__Exercise prompt__.
Find the string "program" in the listing below and return each line it appears in.
•••••
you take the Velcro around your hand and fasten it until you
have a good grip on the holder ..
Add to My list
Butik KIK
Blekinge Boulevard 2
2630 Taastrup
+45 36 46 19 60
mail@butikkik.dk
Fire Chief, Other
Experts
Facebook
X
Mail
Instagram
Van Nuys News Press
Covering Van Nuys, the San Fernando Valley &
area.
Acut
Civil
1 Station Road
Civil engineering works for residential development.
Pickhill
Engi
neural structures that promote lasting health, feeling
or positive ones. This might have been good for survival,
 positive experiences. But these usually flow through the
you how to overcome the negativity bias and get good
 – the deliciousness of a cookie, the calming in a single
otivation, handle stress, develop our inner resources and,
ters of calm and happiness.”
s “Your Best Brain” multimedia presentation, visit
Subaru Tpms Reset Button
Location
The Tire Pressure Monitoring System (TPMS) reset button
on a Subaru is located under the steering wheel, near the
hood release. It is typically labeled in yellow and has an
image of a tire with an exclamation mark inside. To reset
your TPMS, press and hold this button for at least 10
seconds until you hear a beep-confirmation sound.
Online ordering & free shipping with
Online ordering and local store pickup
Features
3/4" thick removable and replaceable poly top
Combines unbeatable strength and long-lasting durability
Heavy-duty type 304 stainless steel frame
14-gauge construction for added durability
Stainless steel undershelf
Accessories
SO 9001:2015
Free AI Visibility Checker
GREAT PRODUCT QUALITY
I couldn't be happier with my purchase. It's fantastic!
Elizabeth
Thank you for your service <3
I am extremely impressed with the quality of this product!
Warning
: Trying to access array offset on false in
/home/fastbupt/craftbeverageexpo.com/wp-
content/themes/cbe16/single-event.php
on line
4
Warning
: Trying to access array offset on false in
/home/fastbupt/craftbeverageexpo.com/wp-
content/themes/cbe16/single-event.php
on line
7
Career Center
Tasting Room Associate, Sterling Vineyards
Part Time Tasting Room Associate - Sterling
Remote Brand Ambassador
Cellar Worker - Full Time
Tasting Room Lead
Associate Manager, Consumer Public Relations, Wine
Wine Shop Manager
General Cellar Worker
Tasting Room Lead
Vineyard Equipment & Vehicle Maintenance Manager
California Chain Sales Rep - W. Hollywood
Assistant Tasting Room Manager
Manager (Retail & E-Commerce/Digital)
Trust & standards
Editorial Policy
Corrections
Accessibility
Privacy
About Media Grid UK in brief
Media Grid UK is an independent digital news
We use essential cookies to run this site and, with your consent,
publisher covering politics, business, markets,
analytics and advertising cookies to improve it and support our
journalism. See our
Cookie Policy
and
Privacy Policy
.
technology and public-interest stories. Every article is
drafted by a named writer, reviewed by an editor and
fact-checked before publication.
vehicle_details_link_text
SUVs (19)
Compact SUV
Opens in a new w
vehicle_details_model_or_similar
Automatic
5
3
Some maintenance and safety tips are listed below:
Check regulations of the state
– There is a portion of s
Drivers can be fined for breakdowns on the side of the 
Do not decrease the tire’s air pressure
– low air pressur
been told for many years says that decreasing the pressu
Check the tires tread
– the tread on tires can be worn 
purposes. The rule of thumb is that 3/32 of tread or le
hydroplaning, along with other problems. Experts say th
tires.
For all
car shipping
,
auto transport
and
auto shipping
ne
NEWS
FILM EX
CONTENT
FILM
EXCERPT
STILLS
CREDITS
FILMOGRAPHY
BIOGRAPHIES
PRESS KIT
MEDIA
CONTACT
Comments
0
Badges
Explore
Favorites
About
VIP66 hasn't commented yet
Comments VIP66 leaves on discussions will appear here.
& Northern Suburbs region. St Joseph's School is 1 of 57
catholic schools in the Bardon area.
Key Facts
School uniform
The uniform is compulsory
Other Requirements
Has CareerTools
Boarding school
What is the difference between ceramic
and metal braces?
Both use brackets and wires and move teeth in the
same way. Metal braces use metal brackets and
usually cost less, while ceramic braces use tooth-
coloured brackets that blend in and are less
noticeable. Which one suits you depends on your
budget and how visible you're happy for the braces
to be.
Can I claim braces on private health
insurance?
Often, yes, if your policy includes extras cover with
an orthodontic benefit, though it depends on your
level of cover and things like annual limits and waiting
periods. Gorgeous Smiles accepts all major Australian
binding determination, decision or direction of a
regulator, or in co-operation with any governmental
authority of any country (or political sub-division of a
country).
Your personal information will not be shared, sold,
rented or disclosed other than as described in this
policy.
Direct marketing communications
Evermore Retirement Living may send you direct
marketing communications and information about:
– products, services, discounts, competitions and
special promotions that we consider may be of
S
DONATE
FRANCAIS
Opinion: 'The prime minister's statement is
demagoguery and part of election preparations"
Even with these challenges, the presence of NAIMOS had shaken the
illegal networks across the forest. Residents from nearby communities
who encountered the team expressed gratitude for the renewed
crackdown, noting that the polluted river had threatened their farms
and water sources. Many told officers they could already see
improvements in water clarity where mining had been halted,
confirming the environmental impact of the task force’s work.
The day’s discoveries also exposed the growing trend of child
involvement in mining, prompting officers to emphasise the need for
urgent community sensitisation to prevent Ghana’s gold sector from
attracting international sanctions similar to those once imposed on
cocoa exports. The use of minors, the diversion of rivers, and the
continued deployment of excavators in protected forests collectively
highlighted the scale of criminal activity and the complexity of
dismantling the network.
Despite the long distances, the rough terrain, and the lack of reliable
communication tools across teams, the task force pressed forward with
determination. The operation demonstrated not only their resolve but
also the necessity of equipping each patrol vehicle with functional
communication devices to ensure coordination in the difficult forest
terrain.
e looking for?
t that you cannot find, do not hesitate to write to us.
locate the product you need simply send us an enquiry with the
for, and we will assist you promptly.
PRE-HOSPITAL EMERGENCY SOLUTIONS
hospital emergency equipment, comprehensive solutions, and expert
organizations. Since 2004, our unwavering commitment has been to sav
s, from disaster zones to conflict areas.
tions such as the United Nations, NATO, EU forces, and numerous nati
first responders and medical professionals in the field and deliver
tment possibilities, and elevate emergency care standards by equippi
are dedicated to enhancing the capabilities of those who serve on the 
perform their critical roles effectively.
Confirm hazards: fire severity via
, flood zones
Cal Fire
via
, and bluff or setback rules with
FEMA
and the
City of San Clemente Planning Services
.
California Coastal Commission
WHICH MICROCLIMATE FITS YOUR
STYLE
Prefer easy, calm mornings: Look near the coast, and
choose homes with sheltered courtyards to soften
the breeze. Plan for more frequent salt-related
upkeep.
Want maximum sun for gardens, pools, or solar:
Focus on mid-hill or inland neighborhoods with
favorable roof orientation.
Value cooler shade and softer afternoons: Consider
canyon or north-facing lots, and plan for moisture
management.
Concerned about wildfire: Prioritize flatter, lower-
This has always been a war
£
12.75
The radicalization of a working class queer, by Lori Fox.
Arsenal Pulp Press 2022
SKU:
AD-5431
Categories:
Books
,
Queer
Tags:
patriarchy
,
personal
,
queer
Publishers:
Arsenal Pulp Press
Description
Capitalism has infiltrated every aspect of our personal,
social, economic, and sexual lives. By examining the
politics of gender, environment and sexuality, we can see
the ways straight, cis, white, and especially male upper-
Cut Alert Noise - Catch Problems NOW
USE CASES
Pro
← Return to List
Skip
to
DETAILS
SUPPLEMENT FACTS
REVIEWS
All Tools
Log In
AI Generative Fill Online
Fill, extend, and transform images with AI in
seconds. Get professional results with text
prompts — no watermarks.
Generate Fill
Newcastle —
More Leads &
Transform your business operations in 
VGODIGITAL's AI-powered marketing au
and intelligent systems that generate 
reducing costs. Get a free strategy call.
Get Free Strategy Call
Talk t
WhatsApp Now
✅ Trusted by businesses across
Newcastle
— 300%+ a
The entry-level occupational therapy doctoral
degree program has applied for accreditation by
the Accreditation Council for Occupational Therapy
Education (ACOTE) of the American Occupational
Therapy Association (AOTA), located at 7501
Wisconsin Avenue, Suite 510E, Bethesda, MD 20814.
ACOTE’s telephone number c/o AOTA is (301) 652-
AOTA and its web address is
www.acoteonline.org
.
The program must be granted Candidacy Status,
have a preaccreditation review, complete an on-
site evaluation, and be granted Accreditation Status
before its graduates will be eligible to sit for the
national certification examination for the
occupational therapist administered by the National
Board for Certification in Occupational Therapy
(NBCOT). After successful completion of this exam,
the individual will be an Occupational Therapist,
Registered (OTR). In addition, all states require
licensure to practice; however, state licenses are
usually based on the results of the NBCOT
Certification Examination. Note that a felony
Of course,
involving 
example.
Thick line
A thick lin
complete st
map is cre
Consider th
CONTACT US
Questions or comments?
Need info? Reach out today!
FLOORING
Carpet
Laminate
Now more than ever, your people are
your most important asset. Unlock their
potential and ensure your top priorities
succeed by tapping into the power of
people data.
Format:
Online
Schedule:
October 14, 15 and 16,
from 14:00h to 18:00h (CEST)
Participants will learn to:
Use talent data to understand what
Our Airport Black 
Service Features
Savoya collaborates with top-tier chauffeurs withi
•••••
__Solution to this exercise__.
degree program has applied for accreditation by
The program must be granted Candidacy Status,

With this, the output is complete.